- [ABOUT THIS TASK] Return the entries verbatim and drop every picture.

- [AVAILABLE DATA]

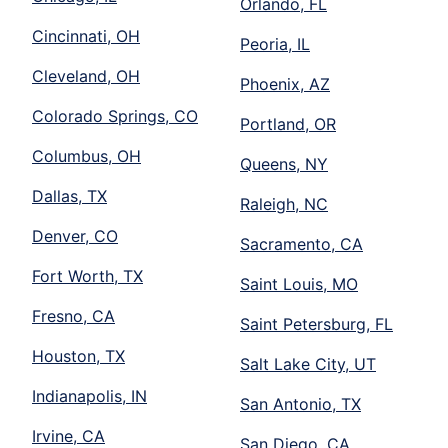
Orlando, FL
Cincinnati, OH
Peoria, IL
Cleveland, OH
Phoenix, AZ
Colorado Springs, CO
Portland, OR
Columbus, OH
Queens, NY
Dallas, TX
Raleigh, NC
Denver, CO
Sacramento, CA
Fort Worth, TX
Saint Louis, MO
Fresno, CA
Saint Petersburg, FL
Houston, TX
Salt Lake City, UT
Indianapolis, IN
San Antonio, TX
Irvine, CA
San Diego, CA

- [SOLUTION TO THIS EXERCISE]
Orlando, FL
Cincinnati, OH
Peoria, IL
Cleveland, OH
Phoenix, AZ
Colorado Springs, CO
Portland, OR
Columbus, OH
Queens, NY
Dallas, TX
Raleigh, NC
Denver, CO
Sacramento, CA
Fort Worth, TX
Saint Louis, MO
Fresno, CA
Saint Petersburg, FL
Houston, TX
Salt Lake City, UT
Indianapolis, IN
San Antonio, TX
Irvine, CA
San Diego, CA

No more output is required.